When Mr. Trump imposed steel and aluminum tariffs in 2018, the University of Chicago surveyed dozens of top economists.
These weren’t partisan hacks; they included Nobel laureates and advisers to both parties.
Not one of them thought that Americans would be better off because of the tariffs.
Seven years later, what have we learned?
Study after study—using customs data, retail prices and scanner data from stores—has found that American businesses and consumers bore virtually 100% of the tariff burden.
The economists were right: As consumers, Americans weren’t better off.
Americans were also hurt as workers.
Economists have discovered that about half of U.S. imports are used as inputs in the production of other goods.
Aluminum goes into beer cans.
If the price of aluminum rises, beer companies will buy fewer cans.
Fewer cans mean fewer workers.
Researchers found that because of the 2018 tariffs, downstream American industries—the companies that use aluminum to make everything from beer cans to car parts—lost jobs, swamping any gains to aluminum producers.
Tariffs intended to protect American workers destroyed more jobs than they created. Empirical studies confirm a basic idea from economics: If you tax something, the price rises, and people use less of it.
We don’t need fancy statistics to see the predictive power of simple supply and demand.
Take the recent controversy over egg prices.
After egg prices roughly doubled at the start of this year, Sen. Elizabeth Warren (D., Mass.) urged the Justice Department to investigate price gouging.
Alvaro Bedoya of the Federal Trade Commission called for a probe into “anticompetitive conduct” in the egg industry.
Their theory mostly involved blaming Big Egg.
But the boring story proved more accurate.
The supply side collapsed when avian flu killed more than 100 million birds.

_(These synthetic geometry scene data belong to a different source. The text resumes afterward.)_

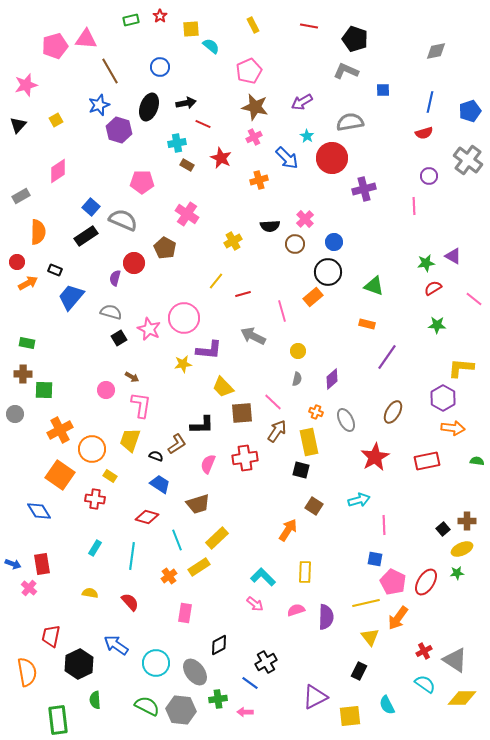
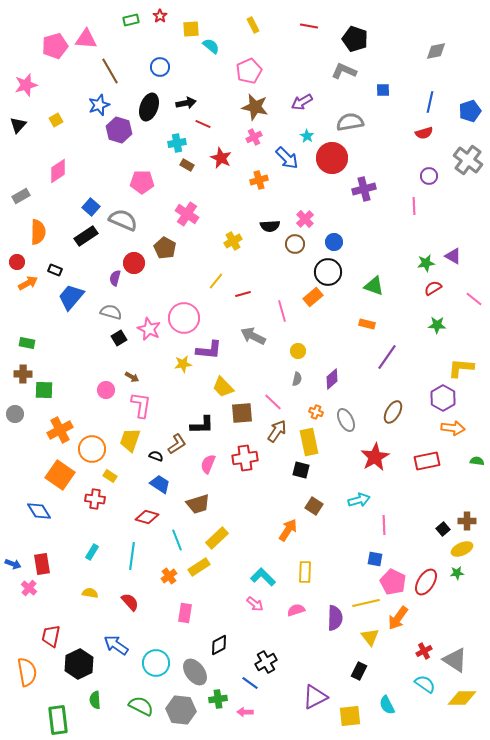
gray L-shape at (346, 71): moved 2 px left
cyan rectangle at (95, 548): moved 3 px left, 4 px down
purple semicircle at (326, 617): moved 9 px right, 1 px down
green semicircle at (147, 706): moved 6 px left
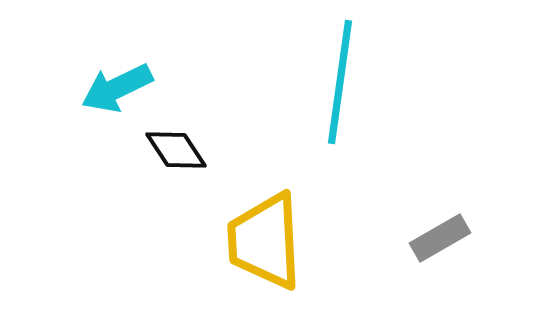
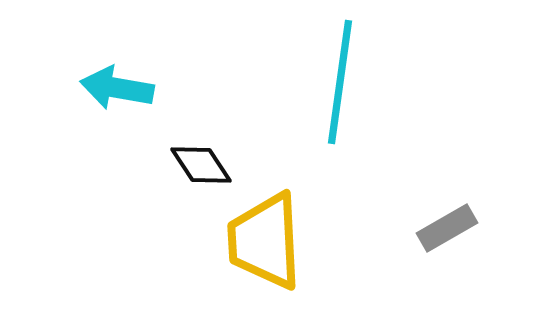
cyan arrow: rotated 36 degrees clockwise
black diamond: moved 25 px right, 15 px down
gray rectangle: moved 7 px right, 10 px up
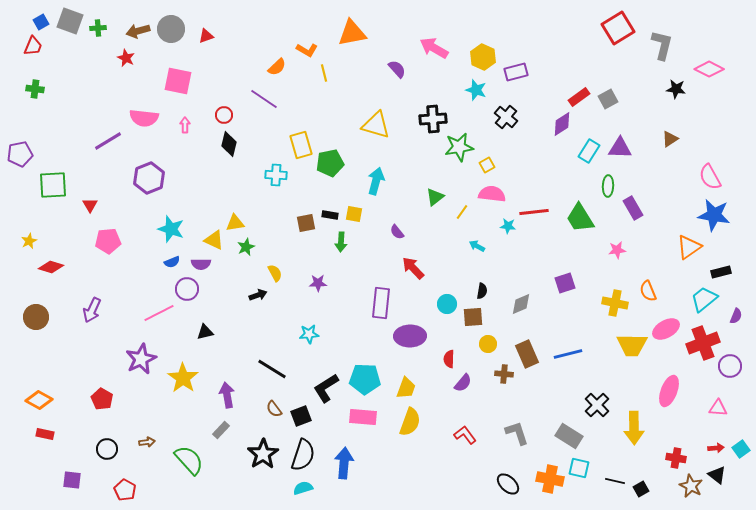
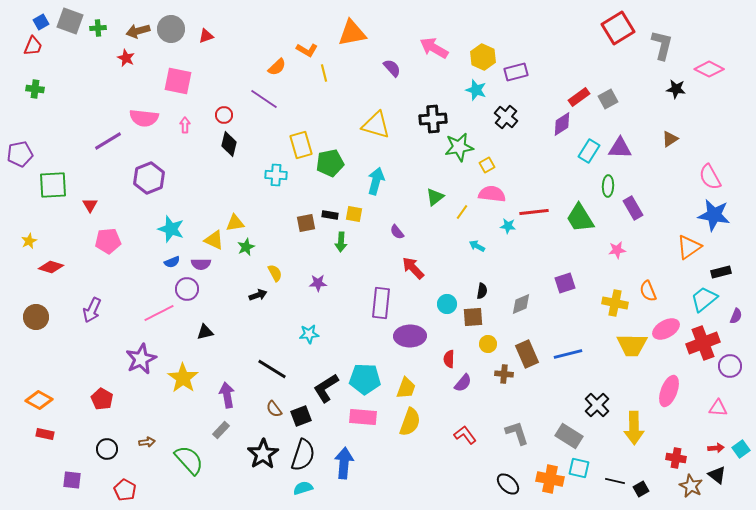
purple semicircle at (397, 69): moved 5 px left, 1 px up
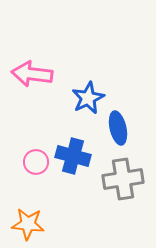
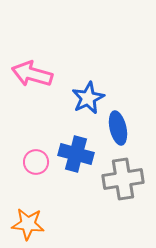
pink arrow: rotated 9 degrees clockwise
blue cross: moved 3 px right, 2 px up
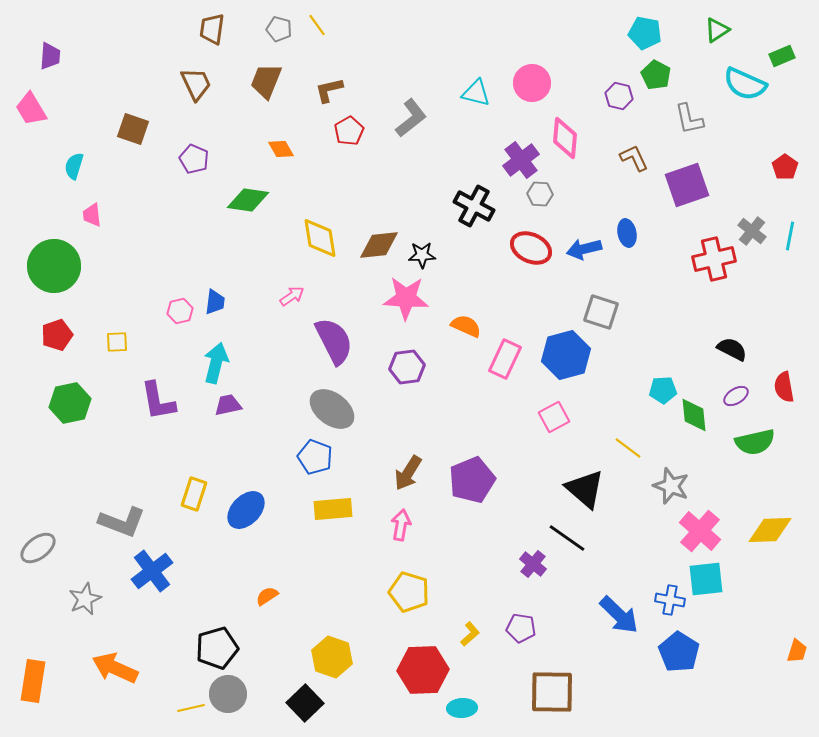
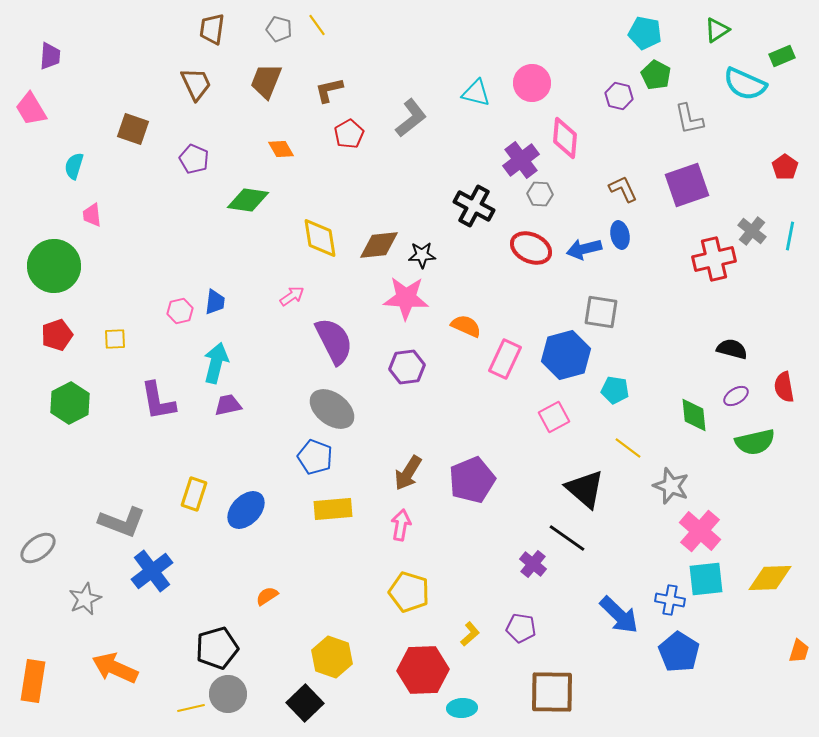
red pentagon at (349, 131): moved 3 px down
brown L-shape at (634, 158): moved 11 px left, 31 px down
blue ellipse at (627, 233): moved 7 px left, 2 px down
gray square at (601, 312): rotated 9 degrees counterclockwise
yellow square at (117, 342): moved 2 px left, 3 px up
black semicircle at (732, 349): rotated 12 degrees counterclockwise
cyan pentagon at (663, 390): moved 48 px left; rotated 12 degrees clockwise
green hexagon at (70, 403): rotated 15 degrees counterclockwise
yellow diamond at (770, 530): moved 48 px down
orange trapezoid at (797, 651): moved 2 px right
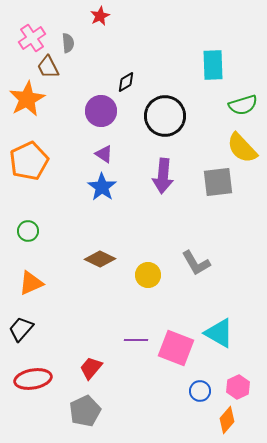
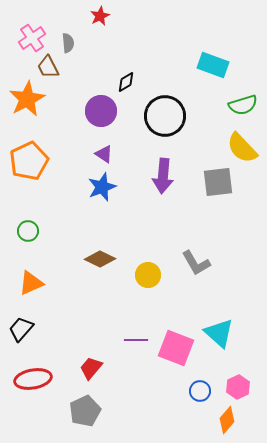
cyan rectangle: rotated 68 degrees counterclockwise
blue star: rotated 16 degrees clockwise
cyan triangle: rotated 12 degrees clockwise
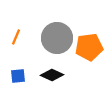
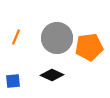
blue square: moved 5 px left, 5 px down
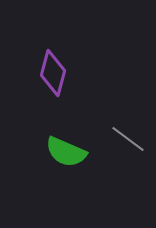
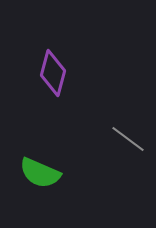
green semicircle: moved 26 px left, 21 px down
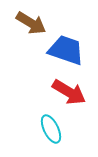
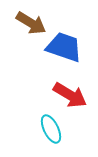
blue trapezoid: moved 2 px left, 3 px up
red arrow: moved 1 px right, 3 px down
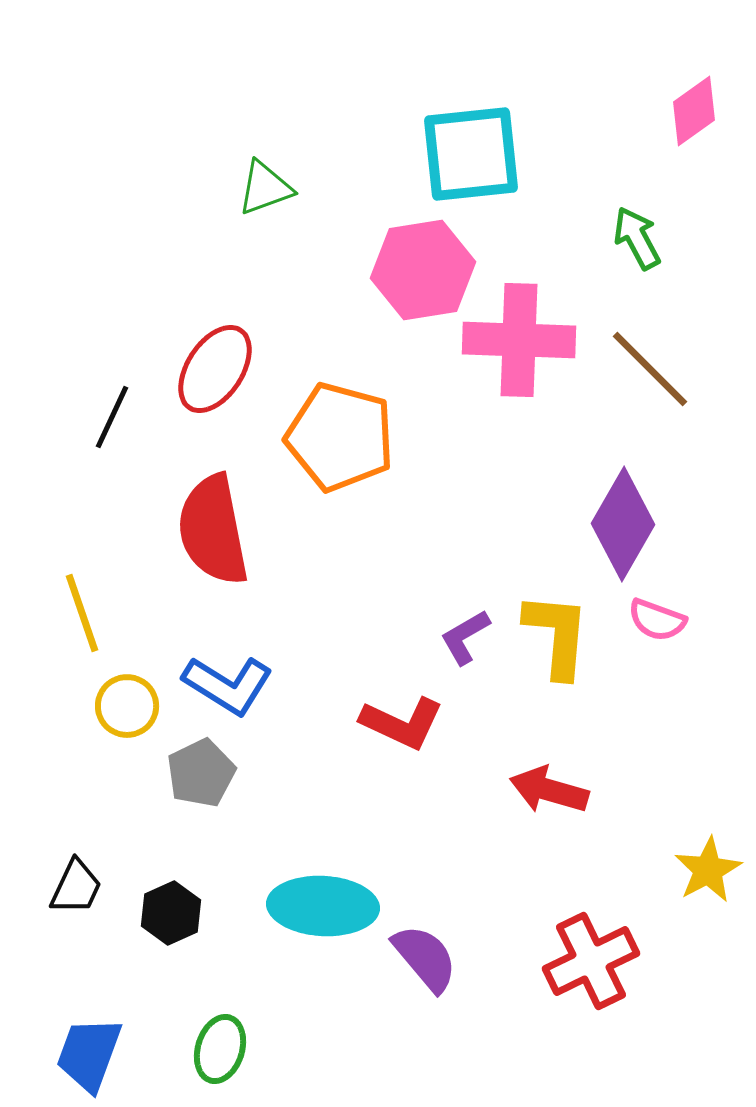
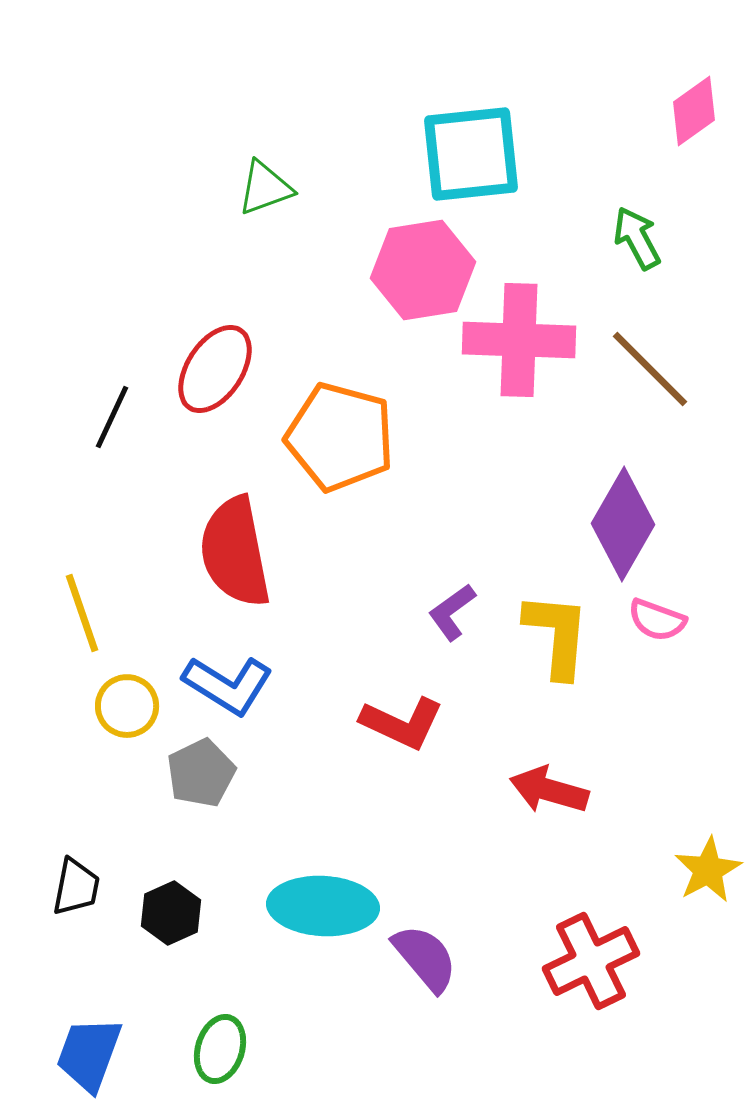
red semicircle: moved 22 px right, 22 px down
purple L-shape: moved 13 px left, 25 px up; rotated 6 degrees counterclockwise
black trapezoid: rotated 14 degrees counterclockwise
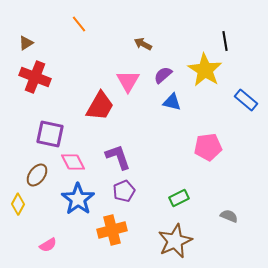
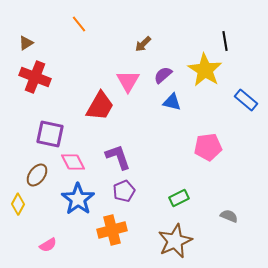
brown arrow: rotated 72 degrees counterclockwise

When supply shrinks and consumers aren’t very price-sensitive (there aren’t many other options for your morning omelette), the price will rise significantly.
That’s a textbook case of supply and demand.
The power of economics comes from using supply and demand to predict what happens next.
We know that a high price for eggs is an incentive to do two things: import eggs and rebuild the supply of chickens.
The latter can’t happen immediately.
Farmers who lose flocks wait months for new chicks to mature before they begin laying new eggs.
But understanding this process provides a time frame for when prices will fall again.
Economists’ prediction of recovery through imports and restocking has come true, with egg prices falling in recent months.
No model captures everything. Sometimes, supply and demand aren’t the only factors at play.
When Russia invaded Ukraine, a simple supply-and-demand model wasn’t enough to predict what would happen.
But even with something as uncertain as war, the basics went a long way.
To predict what would happen, economist Rüdiger Bachmann and colleagues constructed a model to map how gas flowed through Europe’s economy.
The model was intricate, but its foundations came straight from Economics 101: When prices rise, people and businesses economize.
The feared catastrophe never materialized.
European gas storage filled ahead of schedule, and the Continent avoided the worst outcomes.
Markets didn’t erase the pain, but they softened it, as many economists had predicted.
The simple economic idea in these examples is that prices change, and those changes in turn change people’s behavior.
Supply and demand give us the tools to understand those price changes.
Understanding economics helps not only with prediction but also with designing policies.
When the late Nobel laureate Ronald Coase first proposed auctioning the electromagnetic spectrum to the highest bidder instead of giving it away, a member of the Federal Communications Commission asked, “Is this all a big joke?”
Coase prevailed.
Since then, U.S. spectrum auctions have generated more than $200 billion while accelerating wireless innovation.
More recently, New York City’s congestion-pricing scheme confirmed that pricing scarce road space reduces traffic and improves commute speeds—as economics predicts.
Rather than abandoning economics because it’s politically inconvenient, we should celebrate its remarkable ability to explain how the world works.
There’s always more to learn. But the basics aren’t broken; they’re underappreciated.